[CWB] Does cwb-align-encode support utf8?
Hardie, Andrew
a.hardie at lancaster.ac.uk
Thu Jul 12 15:20:03 CEST 2012
Hmmm. Ray’s initial problem was solved, but there does seem to be an underlying problem – arising from the English charset defaulting to Latin1 when unspecified, and the aligned Chinese data thus being treated as Latin1 for output. (Though I don’t understand why the Chinese data, once output, wasn’t treated as UTF8 by the terminal...)
There is some kind of issue here, however I’m not quite sure what the answer is.
· Clearly, it would be advantageous to allow alignment to be declared between two corpora that are in different charsets.
· However, that creates problems for display, since...
· ...it’s equally clearly undesirable for CQP to be outputting two charsets in the same chunk of output.
· Possible solutions:
o If the aligned chunk comes from a corpus with a different charset from the main corpus, recode it
§ (using iconv or something)
o If the aligned chunk comes from a corpus with a different charset from the main corpus, print an error message
o If the aligned chunk comes from a corpus with a different charset from the main corpus, print its position in the corpus
o Disallow alignment between corpora with different charsets.
Thoughts, everyone?
Andrew.
From: cwb-bounces at sslmit.unibo.it [mailto:cwb-bounces at sslmit.unibo.it] On Behalf Of Ray Wu
Sent: 10 July 2012 03:54
To: Open source development of the Corpus WorkBench
Subject: Re: [CWB] Does cwb-align-encode support utf8?

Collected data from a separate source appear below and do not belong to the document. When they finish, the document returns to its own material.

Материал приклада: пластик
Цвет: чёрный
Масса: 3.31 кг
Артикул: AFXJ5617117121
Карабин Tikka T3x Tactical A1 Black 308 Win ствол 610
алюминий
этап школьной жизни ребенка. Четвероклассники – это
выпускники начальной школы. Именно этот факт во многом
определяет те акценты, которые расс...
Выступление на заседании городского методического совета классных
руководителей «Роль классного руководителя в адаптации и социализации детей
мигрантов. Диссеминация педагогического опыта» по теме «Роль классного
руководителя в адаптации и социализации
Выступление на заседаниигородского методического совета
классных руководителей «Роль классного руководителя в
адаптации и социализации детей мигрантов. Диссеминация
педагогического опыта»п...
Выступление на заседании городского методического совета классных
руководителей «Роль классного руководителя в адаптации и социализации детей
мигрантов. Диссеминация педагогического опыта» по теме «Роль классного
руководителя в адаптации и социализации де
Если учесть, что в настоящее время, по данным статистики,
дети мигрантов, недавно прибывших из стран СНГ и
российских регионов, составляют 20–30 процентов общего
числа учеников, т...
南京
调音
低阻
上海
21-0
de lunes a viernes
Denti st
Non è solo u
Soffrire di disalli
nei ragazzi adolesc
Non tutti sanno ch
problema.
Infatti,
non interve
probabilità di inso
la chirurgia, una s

Ah, I switched BOTH "en" and "cn" to utf8 and it works now. The moral seems to always use utf8 when dealing with CJK scripts.
--
Best,
Ray
At 2012-07-10 09:29:56,"Ray Wu" <liangpingwu at 126.com> wrote:
Hi all,
Does anyone know whether cwb-align-encode support utf8 now? I'm running a problem when trying to align English with Chinese (encoded in utf8). It seems that I can query Chinese-English pairs but not reversely. The English-Chinese pairs do not give proper Chinese.
Ok, here is my scenario for your reference.

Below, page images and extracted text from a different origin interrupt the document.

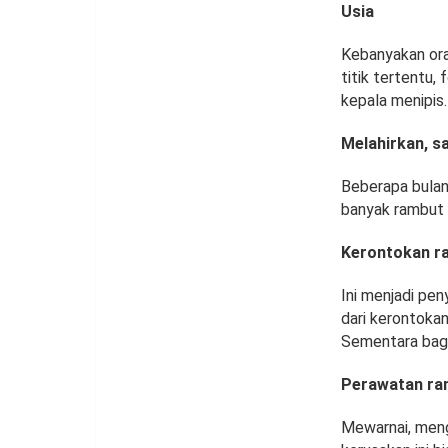
Usia
Kebanyakan or
titik tertentu
kepala menipis
Melahirkan, sa
Beberapa bulan 
banyak rambut r
Kerontokan r
Ini menjadi pe
dari kerontokan
Sementara bagi 
Perawatan ra
Mewarnai, meng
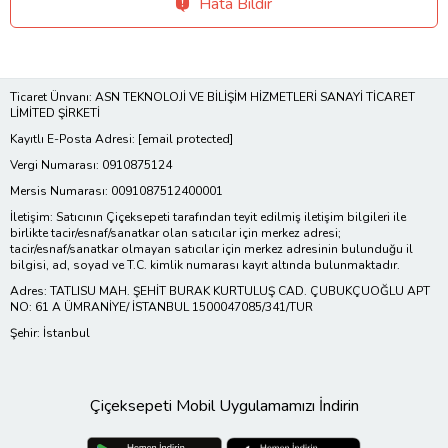
Hata Bildir
Ticaret Ünvanı: ASN TEKNOLOJİ VE BİLİŞİM HİZMETLERİ SANAYİ TİCARET
LİMİTED ŞİRKETİ
Kayıtlı E-Posta Adresi:
[email protected]
Vergi Numarası: 0910875124
Mersis Numarası: 0091087512400001
İletişim: Satıcının Çiçeksepeti tarafından teyit edilmiş iletişim bilgileri ile
birlikte tacir/esnaf/sanatkar olan satıcılar için merkez adresi;
tacir/esnaf/sanatkar olmayan satıcılar için merkez adresinin bulunduğu il
bilgisi, ad, soyad ve T.C. kimlik numarası kayıt altında bulunmaktadır.
Adres: TATLISU MAH. ŞEHİT BURAK KURTULUŞ CAD. ÇUBUKÇUOĞLU APT
NO: 61 A ÜMRANİYE/ İSTANBUL 1500047085/341/TUR
Şehir: İstanbul
Çiçeksepeti Mobil Uygulamamızı İndirin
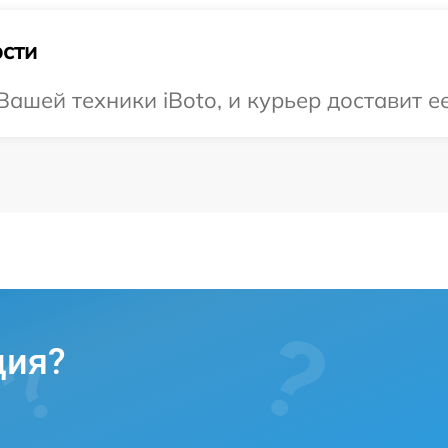
сти
шей техники iBoto, и курьер доставит ее
ция?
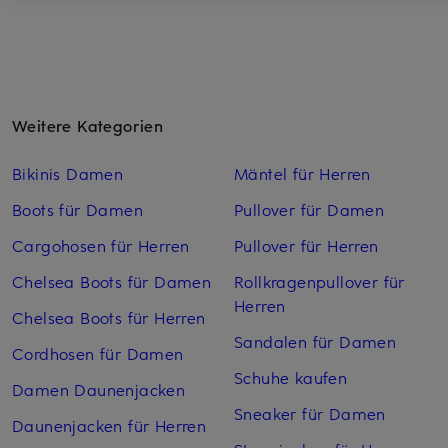
Weitere Kategorien
Bikinis Damen
Mäntel für Herren
Boots für Damen
Pullover für Damen
Cargohosen für Herren
Pullover für Herren
Chelsea Boots für Damen
Rollkragenpullover für
Herren
Chelsea Boots für Herren
Sandalen für Damen
Cordhosen für Damen
Schuhe kaufen
Damen Daunenjacken
Sneaker für Damen
Daunenjacken für Herren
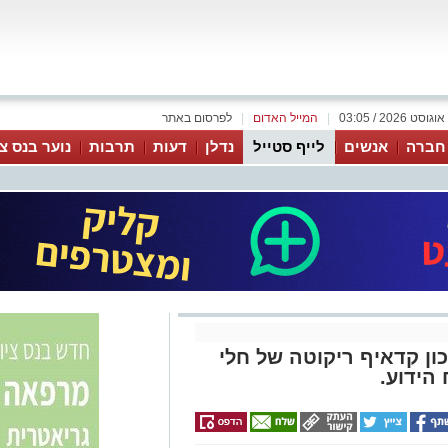
|
המייל האדום
|
לפרסום באתר
 חברה
אנשים
לייף סטייל
נדלן
דעות
תרבות
נוער בנס צי
שבועות 2025 : מתכון קדאיף ריקוטה של חלי
הידוע.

I have two toy corpora named "cn" and "en" respectively.
======================================
cn:
<a_cn_en id="cn_en_1">
我
是
一个
兵
。
</a_cn_en>
------------------------------------------------
en:
<a_cn_en id="cn_en_1">
I
am
a
soldier
.
</a_cn_en>
registry files:
-----------------------------------------------
cn:
NAME "cn"
ID cn
HOME /home/ray/bilingual/cn
ATTRIBUTE word
STRUCTURE a_cn_en
----------------------------------------------
en:
NAME "en"
ID en
HOME /home/ray/bilingual/en
ATTRIBUTE word
STRUCTURE a_cn_en
=====================================
I run the following step by step:
ray at ray-desktop:~$ export CORPUS_REGISTRY=/home/ray/bilingual/registry
ray at ray-desktop:~$ cwb-encode -c utf8 -d /home/ray/bilingual/cn -f /home/ray/bilingual/data/cn -R /home/ray/bilingual/registry/cn -S a_cn_en
Annotations of s-attribute <a_cn_en> not stored (file /home/ray/bilingual/data/cn, line #1, warning issued only once).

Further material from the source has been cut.